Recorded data
# # # # # # #
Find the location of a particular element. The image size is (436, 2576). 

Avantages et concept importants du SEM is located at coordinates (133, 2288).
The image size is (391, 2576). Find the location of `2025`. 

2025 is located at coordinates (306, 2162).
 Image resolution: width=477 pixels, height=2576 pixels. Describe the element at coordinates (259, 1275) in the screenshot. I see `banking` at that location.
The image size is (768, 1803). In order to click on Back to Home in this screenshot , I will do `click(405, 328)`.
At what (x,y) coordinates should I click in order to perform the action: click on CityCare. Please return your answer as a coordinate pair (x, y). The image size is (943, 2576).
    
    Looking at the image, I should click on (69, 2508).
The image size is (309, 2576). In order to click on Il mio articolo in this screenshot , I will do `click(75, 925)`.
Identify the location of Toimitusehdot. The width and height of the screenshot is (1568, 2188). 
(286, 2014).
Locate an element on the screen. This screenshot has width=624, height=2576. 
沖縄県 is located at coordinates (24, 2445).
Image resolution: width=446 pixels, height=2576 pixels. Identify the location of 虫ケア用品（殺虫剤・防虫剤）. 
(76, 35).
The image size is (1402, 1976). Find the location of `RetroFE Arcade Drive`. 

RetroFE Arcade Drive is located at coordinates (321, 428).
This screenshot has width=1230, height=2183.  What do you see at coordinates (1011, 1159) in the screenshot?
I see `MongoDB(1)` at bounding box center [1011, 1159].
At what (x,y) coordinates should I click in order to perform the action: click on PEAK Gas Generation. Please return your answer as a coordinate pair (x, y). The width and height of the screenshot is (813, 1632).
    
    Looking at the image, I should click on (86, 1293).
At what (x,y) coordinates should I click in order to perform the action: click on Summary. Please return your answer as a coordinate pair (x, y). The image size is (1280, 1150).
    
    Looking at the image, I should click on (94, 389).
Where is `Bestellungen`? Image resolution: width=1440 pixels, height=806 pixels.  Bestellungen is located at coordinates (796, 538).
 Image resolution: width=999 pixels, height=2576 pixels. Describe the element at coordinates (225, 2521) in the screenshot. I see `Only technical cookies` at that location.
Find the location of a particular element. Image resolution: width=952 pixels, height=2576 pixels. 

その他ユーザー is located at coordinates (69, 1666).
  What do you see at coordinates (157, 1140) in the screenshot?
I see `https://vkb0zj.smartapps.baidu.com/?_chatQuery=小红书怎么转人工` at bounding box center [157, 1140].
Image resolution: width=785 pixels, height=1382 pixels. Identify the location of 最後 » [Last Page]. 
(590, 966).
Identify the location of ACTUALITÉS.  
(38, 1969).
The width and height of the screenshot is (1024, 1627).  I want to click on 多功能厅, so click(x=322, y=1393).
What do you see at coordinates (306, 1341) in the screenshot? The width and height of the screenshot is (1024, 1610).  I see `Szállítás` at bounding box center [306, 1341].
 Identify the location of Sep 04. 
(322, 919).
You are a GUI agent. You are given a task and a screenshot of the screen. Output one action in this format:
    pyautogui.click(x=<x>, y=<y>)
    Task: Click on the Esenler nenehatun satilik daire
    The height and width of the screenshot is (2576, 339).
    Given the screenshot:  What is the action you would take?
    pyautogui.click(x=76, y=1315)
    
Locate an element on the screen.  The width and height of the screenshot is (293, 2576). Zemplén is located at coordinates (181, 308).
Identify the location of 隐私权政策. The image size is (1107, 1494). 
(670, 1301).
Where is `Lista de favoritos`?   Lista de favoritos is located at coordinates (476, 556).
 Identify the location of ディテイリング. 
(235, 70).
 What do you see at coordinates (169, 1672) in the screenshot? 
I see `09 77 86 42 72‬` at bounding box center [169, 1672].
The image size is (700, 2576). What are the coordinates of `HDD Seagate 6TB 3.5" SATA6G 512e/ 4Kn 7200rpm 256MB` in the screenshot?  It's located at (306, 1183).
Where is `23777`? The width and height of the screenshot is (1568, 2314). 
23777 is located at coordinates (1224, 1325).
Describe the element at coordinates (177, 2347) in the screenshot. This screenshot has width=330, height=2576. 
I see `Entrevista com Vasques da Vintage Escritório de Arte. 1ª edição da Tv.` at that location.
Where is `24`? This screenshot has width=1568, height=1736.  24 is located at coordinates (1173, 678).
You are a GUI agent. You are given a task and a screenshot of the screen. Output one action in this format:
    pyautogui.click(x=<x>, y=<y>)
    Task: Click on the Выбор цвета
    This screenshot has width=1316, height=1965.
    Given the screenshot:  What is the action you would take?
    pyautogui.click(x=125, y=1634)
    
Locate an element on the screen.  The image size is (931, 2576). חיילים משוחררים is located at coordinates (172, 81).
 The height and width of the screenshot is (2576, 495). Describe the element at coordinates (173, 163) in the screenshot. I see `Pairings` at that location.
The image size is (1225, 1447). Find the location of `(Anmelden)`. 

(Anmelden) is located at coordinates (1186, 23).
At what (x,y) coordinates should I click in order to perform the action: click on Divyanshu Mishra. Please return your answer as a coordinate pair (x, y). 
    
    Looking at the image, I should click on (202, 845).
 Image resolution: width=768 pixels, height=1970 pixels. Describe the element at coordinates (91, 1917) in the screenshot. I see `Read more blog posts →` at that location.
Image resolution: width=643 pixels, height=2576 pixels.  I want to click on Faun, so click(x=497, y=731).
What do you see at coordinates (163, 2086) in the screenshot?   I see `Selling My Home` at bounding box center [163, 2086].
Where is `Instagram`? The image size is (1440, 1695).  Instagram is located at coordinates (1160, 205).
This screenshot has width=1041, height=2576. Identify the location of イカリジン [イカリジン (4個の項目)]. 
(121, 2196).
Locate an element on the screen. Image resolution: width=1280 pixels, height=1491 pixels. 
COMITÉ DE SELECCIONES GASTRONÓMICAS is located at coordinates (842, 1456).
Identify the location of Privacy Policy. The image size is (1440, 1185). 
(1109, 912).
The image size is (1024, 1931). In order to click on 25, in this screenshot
# # # # # # #
Write out every entry again, keeping each line exactly the same.

Find the location of a particular element. The image size is (436, 2576). 

Avantages et concept importants du SEM is located at coordinates (133, 2288).
The image size is (391, 2576). Find the location of `2025`. 

2025 is located at coordinates (306, 2162).
 Image resolution: width=477 pixels, height=2576 pixels. Describe the element at coordinates (259, 1275) in the screenshot. I see `banking` at that location.
The image size is (768, 1803). In order to click on Back to Home in this screenshot , I will do `click(405, 328)`.
At what (x,y) coordinates should I click in order to perform the action: click on CityCare. Please return your answer as a coordinate pair (x, y). The image size is (943, 2576).
    
    Looking at the image, I should click on (69, 2508).
The image size is (309, 2576). In order to click on Il mio articolo in this screenshot , I will do `click(75, 925)`.
Identify the location of Toimitusehdot. The width and height of the screenshot is (1568, 2188). 
(286, 2014).
Locate an element on the screen. This screenshot has width=624, height=2576. 
沖縄県 is located at coordinates (24, 2445).
Image resolution: width=446 pixels, height=2576 pixels. Identify the location of 虫ケア用品（殺虫剤・防虫剤）. 
(76, 35).
The image size is (1402, 1976). Find the location of `RetroFE Arcade Drive`. 

RetroFE Arcade Drive is located at coordinates (321, 428).
This screenshot has width=1230, height=2183.  What do you see at coordinates (1011, 1159) in the screenshot?
I see `MongoDB(1)` at bounding box center [1011, 1159].
At what (x,y) coordinates should I click in order to perform the action: click on PEAK Gas Generation. Please return your answer as a coordinate pair (x, y). The width and height of the screenshot is (813, 1632).
    
    Looking at the image, I should click on (86, 1293).
At what (x,y) coordinates should I click in order to perform the action: click on Summary. Please return your answer as a coordinate pair (x, y). The image size is (1280, 1150).
    
    Looking at the image, I should click on (94, 389).
Where is `Bestellungen`? Image resolution: width=1440 pixels, height=806 pixels.  Bestellungen is located at coordinates (796, 538).
 Image resolution: width=999 pixels, height=2576 pixels. Describe the element at coordinates (225, 2521) in the screenshot. I see `Only technical cookies` at that location.
Find the location of a particular element. Image resolution: width=952 pixels, height=2576 pixels. 

その他ユーザー is located at coordinates (69, 1666).
  What do you see at coordinates (157, 1140) in the screenshot?
I see `https://vkb0zj.smartapps.baidu.com/?_chatQuery=小红书怎么转人工` at bounding box center [157, 1140].
Image resolution: width=785 pixels, height=1382 pixels. Identify the location of 最後 » [Last Page]. 
(590, 966).
Identify the location of ACTUALITÉS.  
(38, 1969).
The width and height of the screenshot is (1024, 1627).  I want to click on 多功能厅, so click(x=322, y=1393).
What do you see at coordinates (306, 1341) in the screenshot? The width and height of the screenshot is (1024, 1610).  I see `Szállítás` at bounding box center [306, 1341].
 Identify the location of Sep 04. 
(322, 919).
You are a GUI agent. You are given a task and a screenshot of the screen. Output one action in this format:
    pyautogui.click(x=<x>, y=<y>)
    Task: Click on the Esenler nenehatun satilik daire
    The height and width of the screenshot is (2576, 339).
    Given the screenshot:  What is the action you would take?
    pyautogui.click(x=76, y=1315)
    
Locate an element on the screen.  The width and height of the screenshot is (293, 2576). Zemplén is located at coordinates (181, 308).
Identify the location of 隐私权政策. The image size is (1107, 1494). 
(670, 1301).
Where is `Lista de favoritos`?   Lista de favoritos is located at coordinates (476, 556).
 Identify the location of ディテイリング. 
(235, 70).
 What do you see at coordinates (169, 1672) in the screenshot? 
I see `09 77 86 42 72‬` at bounding box center [169, 1672].
The image size is (700, 2576). What are the coordinates of `HDD Seagate 6TB 3.5" SATA6G 512e/ 4Kn 7200rpm 256MB` in the screenshot?  It's located at (306, 1183).
Where is `23777`? The width and height of the screenshot is (1568, 2314). 
23777 is located at coordinates (1224, 1325).
Describe the element at coordinates (177, 2347) in the screenshot. This screenshot has width=330, height=2576. 
I see `Entrevista com Vasques da Vintage Escritório de Arte. 1ª edição da Tv.` at that location.
Where is `24`? This screenshot has width=1568, height=1736.  24 is located at coordinates (1173, 678).
You are a GUI agent. You are given a task and a screenshot of the screen. Output one action in this format:
    pyautogui.click(x=<x>, y=<y>)
    Task: Click on the Выбор цвета
    This screenshot has width=1316, height=1965.
    Given the screenshot:  What is the action you would take?
    pyautogui.click(x=125, y=1634)
    
Locate an element on the screen.  The image size is (931, 2576). חיילים משוחררים is located at coordinates (172, 81).
 The height and width of the screenshot is (2576, 495). Describe the element at coordinates (173, 163) in the screenshot. I see `Pairings` at that location.
The image size is (1225, 1447). Find the location of `(Anmelden)`. 

(Anmelden) is located at coordinates (1186, 23).
At what (x,y) coordinates should I click in order to perform the action: click on Divyanshu Mishra. Please return your answer as a coordinate pair (x, y). 
    
    Looking at the image, I should click on (202, 845).
 Image resolution: width=768 pixels, height=1970 pixels. Describe the element at coordinates (91, 1917) in the screenshot. I see `Read more blog posts →` at that location.
Image resolution: width=643 pixels, height=2576 pixels.  I want to click on Faun, so click(x=497, y=731).
What do you see at coordinates (163, 2086) in the screenshot?   I see `Selling My Home` at bounding box center [163, 2086].
Where is `Instagram`? The image size is (1440, 1695).  Instagram is located at coordinates (1160, 205).
This screenshot has width=1041, height=2576. Identify the location of イカリジン [イカリジン (4個の項目)]. 
(121, 2196).
Locate an element on the screen. Image resolution: width=1280 pixels, height=1491 pixels. 
COMITÉ DE SELECCIONES GASTRONÓMICAS is located at coordinates (842, 1456).
Identify the location of Privacy Policy. The image size is (1440, 1185). 
(1109, 912).
The image size is (1024, 1931). In order to click on 25, in this screenshot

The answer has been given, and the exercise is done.